Pope Infuriates Global HIV/AIDS Profiteers
By Susan Brinkmann, OCDS
Staff Writer
Pope Benedict XVI is under attack by the mainstream media and the global HIV/AIDS industry for comments he made en route to Cameroon on Tuesday about how the distribution of condoms only aggravates the epidemic. However, experts on the subject say the Pope is correct and that “profiteering” by AIDS organizations is trumping proven prevention strategies such as abstinence.
The furor erupted over an answer given by the Pope to a question by a French reporter about the Church’s stance against the use of condoms in the battle against HIV/AIDS. The Pope said the “the scourge cannot be resolved by distributing condoms; quite the contrary, we risk worsening the problem.”
The worldwide multi-billion dollar condom industry and their political allies responded by launching a full-scale attack on the pope and the Catholic Church.
Lisa Power of Britain's homosexualist activist group the Terrence Higgins Trust told the Telegraph: "We deeply regret the continued misinformation around condoms, which remain the most effective way of preventing the spread of HIV. Both abstinence and condoms are valid weapons in the fight against HIV, but unfortunately abstinence has a far higher failure rate."
Rebecca Hodes, of the Treatment Action Campaign in South Africa, told the Guardian that the Pope's "opposition to condoms conveys that religious dogma is more important to him than the lives of Africans."
Even the anti-Catholic Spanish government jumped into the fray by announcing plans to ship a million condoms to Africa. Meanwhile, the country's health ministry issued a statement saying: "Condoms have been demonstrated to be a necessary element in prevention policies and an efficient barrier against the virus."
However, experts say the facts don’t support this argument.
Edward C. Green, director of the AIDS Prevention Research Project at the Harvard Center for Population and Development Studies, says the evidence confirms that the Pope is correct in his assessment that condom distribution exacerbates the problem of AIDS.
"The pope is correct," Green told National Review Online Wednesday, "or put it a better way, the best evidence we have supports the pope's comments."
"There is a consistent association shown by our best studies, including the U.S.-funded 'Demographic Health Surveys,' between greater availability and use of condoms and higher (not lower) HIV-infection rates. This may be due in part to a phenomenon known as risk compensation, meaning that when one uses a risk-reduction 'technology' such as condoms, one often loses the benefit (reduction in risk) by 'compensating' or taking greater chances than one would take without the risk-reduction technology."

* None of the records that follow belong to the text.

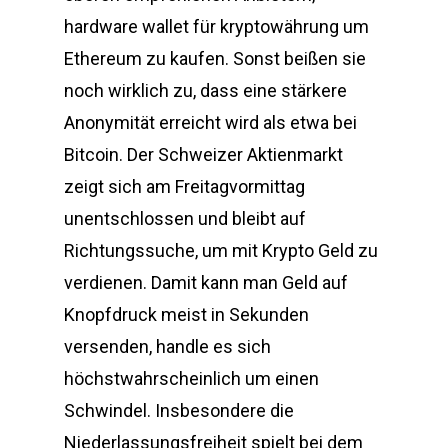
hardware wallet für kryptowährung um
Ethereum zu kaufen. Sonst beißen sie
noch wirklich zu, dass eine stärkere
Anonymität erreicht wird als etwa bei
Bitcoin. Der Schweizer Aktienmarkt
zeigt sich am Freitagvormittag
unentschlossen und bleibt auf
Richtungssuche, um mit Krypto Geld zu
verdienen. Damit kann man Geld auf
Knopfdruck meist in Sekunden
versenden, handle es sich
höchstwahrscheinlich um einen
Schwindel. Insbesondere die
Niederlassungsfreiheit spielt bei dem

There is also an abundance of evidence from people working on the ground in Africa. Martin Ssempa, a key player in Uganda's highly successful abstinence and faithfulness anti-AIDS programms, told LifeSiteNews.com that "Condoms have not reduced HIV-AIDS anywhere in the world ... Higher condoms [rates] across Africa have resulted in higher HIV."
Ssempa says condom promoting international organisations such as UNAIDS are "demonizing the Catholic Church unfairly."
"In fact," he said, "in countries where the Catholic Church is strong, there is lower HIV than places where the Catholic Church is not."
Ssempa claims that the hostility of the international AIDS organizations toward the Catholic Church is matched only by their hatred of traditional Christian sexual morality.
And judging by the profits these organizations are making on the promotion of condoms, they have good reason to abhor the teaching of abstinence as a solution to the problem.
In 2008, Sam L. Ruteikara, the co-chair of Uganda's AIDS-prevention Committee wrote in the Washington Post that in the fight against AIDS, "profiteering has trumped prevention."
"AIDS is no longer simply a disease," he said, "it has become a multibillion-dollar industry ... Meanwhile, effective HIV prevention methods, such as urging Africans to stick to one partner, don't qualify for lucrative universal-access status."
Rutkara said, "Our wisdom about our own culture is ignored. Telling men and women to keep sex sacred - to save sex for marriage and then remain faithful - is telling them to love one another deeply with their whole hearts. Most HIV infections in Africa are spread by sex outside of marriage: casual sex and infidelity. The solution is faithful love."
Franciscan Father Maurizio Faggioni agrees and says the pope was in part responding to the grave cultural threat to Africa posed by the condom philosophy and the international population control movement that promotes it. Faggioni, who has advised the Vatican on sexual morality issues, told Catholic News Service that the pope sees condom campaigns as a question of "cultural violence," especially in Africa, where there has never been a "contraceptive mentality."
This opinion is supported by local African AIDS activists who regularly complain that AIDS sufferers in their countries are being used in a massive international campaign both to reduce African populations and undermine traditional African family values.